_Given information_

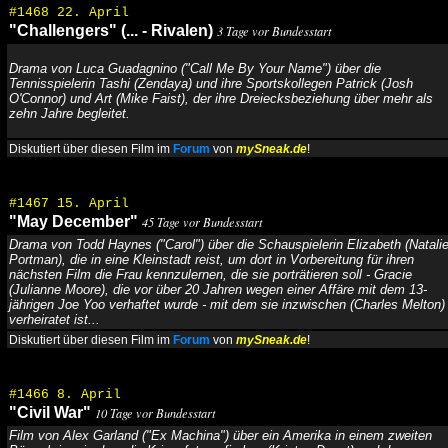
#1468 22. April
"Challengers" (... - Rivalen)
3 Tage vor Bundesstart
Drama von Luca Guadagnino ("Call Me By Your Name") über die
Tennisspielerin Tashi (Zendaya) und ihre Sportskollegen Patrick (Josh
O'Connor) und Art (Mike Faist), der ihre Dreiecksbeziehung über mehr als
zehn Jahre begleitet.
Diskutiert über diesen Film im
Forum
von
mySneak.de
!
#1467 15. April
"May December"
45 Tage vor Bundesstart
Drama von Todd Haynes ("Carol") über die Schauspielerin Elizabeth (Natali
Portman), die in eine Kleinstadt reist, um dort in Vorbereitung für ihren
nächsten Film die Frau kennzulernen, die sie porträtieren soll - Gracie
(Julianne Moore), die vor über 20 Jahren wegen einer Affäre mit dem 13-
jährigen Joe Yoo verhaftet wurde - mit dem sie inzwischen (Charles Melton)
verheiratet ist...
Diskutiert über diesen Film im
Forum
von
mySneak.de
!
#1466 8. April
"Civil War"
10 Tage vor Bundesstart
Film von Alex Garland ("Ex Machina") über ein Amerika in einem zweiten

---

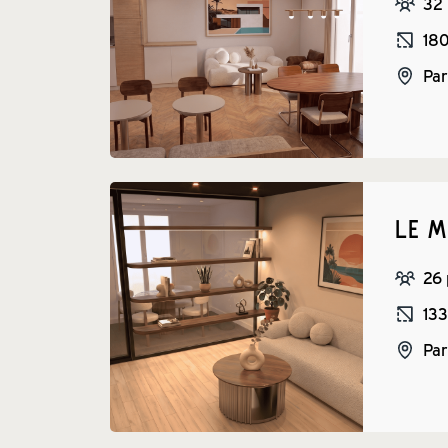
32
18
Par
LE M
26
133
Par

_Your instructions_
Identify each line in the records above containing the word "April"; copy those lines.

_Solution_
#1468 22. April
#1467 15. April
#1466 8. April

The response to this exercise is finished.